Florida in particular is expected to be chaotic this year. Not only was it disputed so notoriously in 2000, it also features a key Senate race this year, now that Democrat Bob Graham has vacated his seat.

“We have seen some early money which we had not anticipated, mainly with Bush [ads],” said Pam Barber, director of sales at WFOR-TV, the CBS affiliate in Miami. “We have to be very careful and consider our core and consistent advertisers.”

Barber said she is telling advertisers not to wait until the last minute to buy. “Obviously, the sooner they buy, the better off they are, but this year it is more so,” she said.

Advertisers are also wary of appearing alongside attack ads. The 4A’s memo cites the 2002 Senate race in South Dakota—in which Republican John Thune narrowly lost to Democratic incumbent Tim Johnson—as having the “highest number of negative ads of any statewide race to date.” That state is a hot spot again this year, as Thune runs against Senate minority leader Tom Daschle. Daschle alone is expected to raise $10 million.

“The ads will be a little more negative than we have seen in the past, and they are probably going to increase the feel of clutter,” said John Muszynski, managing director of investment and operations at Starcom in Chicago.

Muszynski said it is not always possible to schedule around the cluttered period in September and October. That time frame is a busy retail season, for example, as children head back to school. “It is so difficult to schedule away from that period,” Muszynski said.

Bob Liodice, president and CEO of the Association of National Advertisers, said marketers are sophisticated enough to plan around that window. “I don’t think that six weeks is going to make a very big difference from a ‘television management strategy’ for marketers,” he said, adding that they can rebalance with other media vehicles.

Bruce Silverman, president of WongDoody in Los Angeles and former president of the government division of Western International Media (now Initiative), said car dealerships, fast-food restaurants and local retail stores will suffer the most. “They will be strapped, paying more and more, and once you are in the protected period, the station is obligated to give the lowest unit rate to the candidate, so it can result in pre-emption,” Silverman said. “It is very difficult for a station to shut out a candidate. The last thing they want to do right now is piss off candidates, given the scrutiny over media consolidation and fairness.”

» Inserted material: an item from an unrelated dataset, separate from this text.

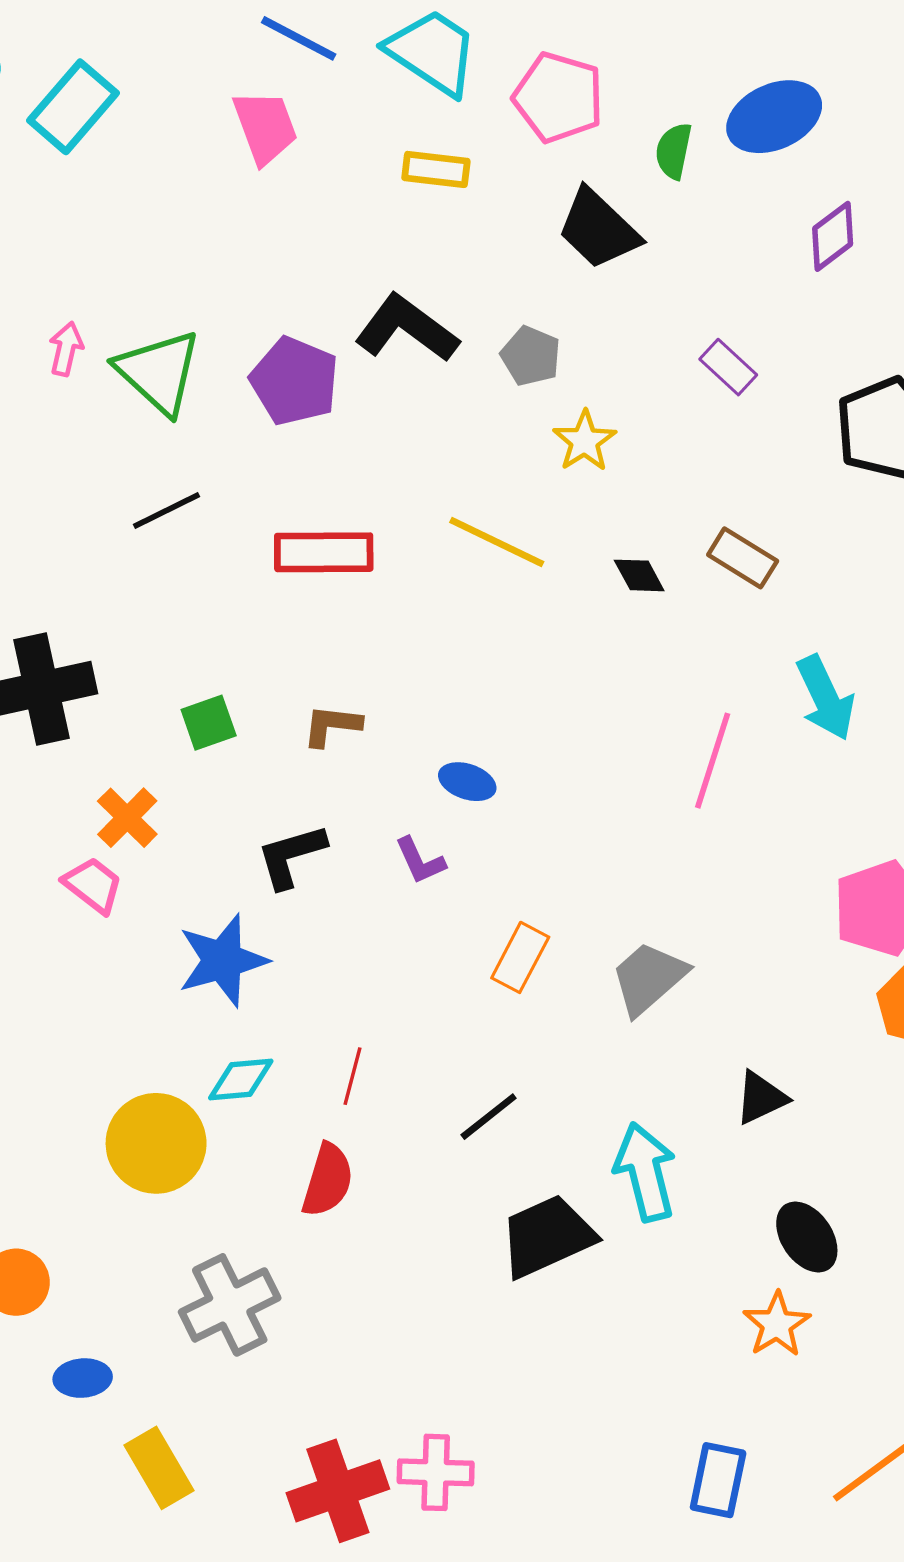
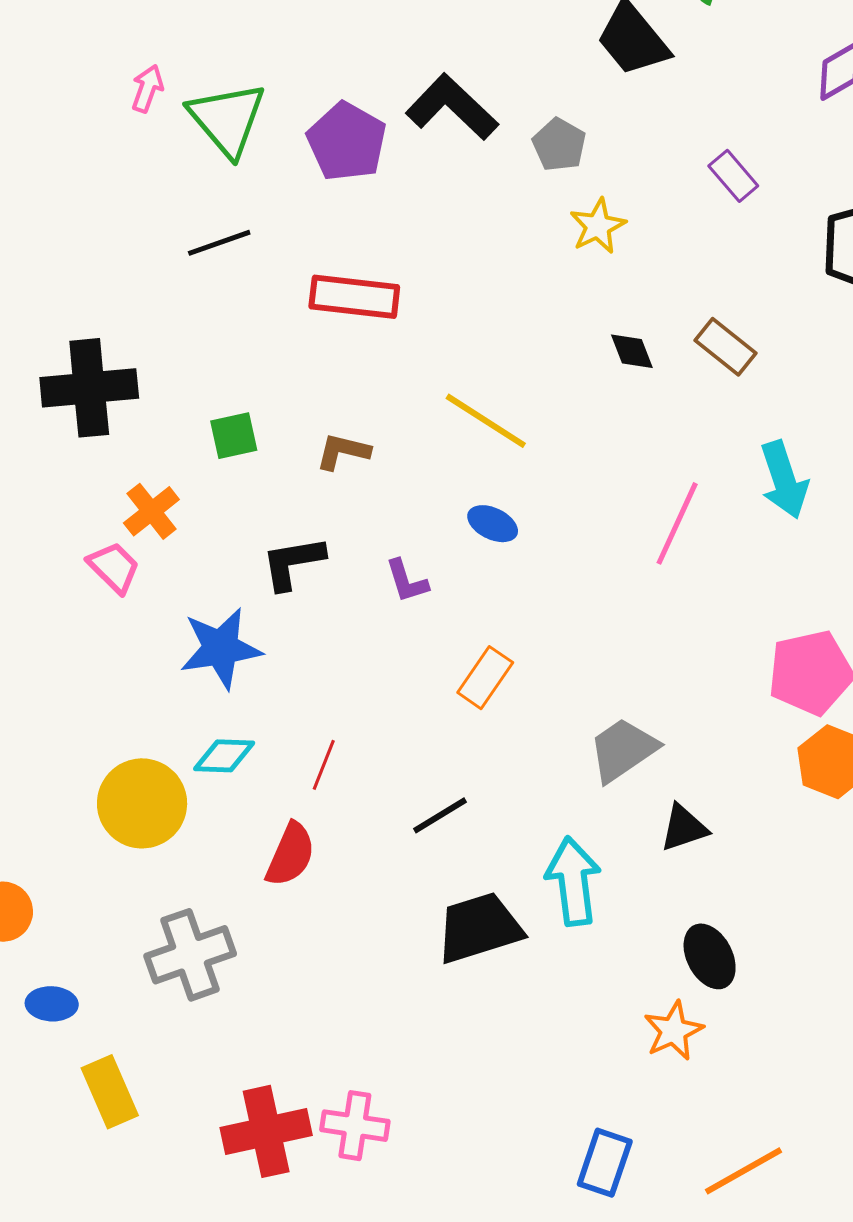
yellow line: (497, 542) -> (486, 421), moved
blue ellipse: (467, 782) -> (493, 524), moved
gray trapezoid: (649, 978) -> (623, 750), moved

Kathy Crawford, president of local broadcast at MindShare, said she is not yet convinced the sky is falling. “My concern is that stations are going to overestimate the amount of political money and overcharge anyone walking in the door because they are anticipating a sellout based on political money,” Crawford said. “Television advertising is just like the stock market. We could all end up spending too much for inventory that may in fact not be sold out. Right now it’s a guessing game.”

Muszynski said he sees some hope. “I believe the fact that this is starting earlier is helping the situation, because while spending is up, you will spread it out over time,” he said. “For every dollar that is being spent now, it will take away from the total volume that would be felt in the eight weeks prior to the election.

“I am not saying we are not going to have a problem here. But that is the only silver lining I can find right now.”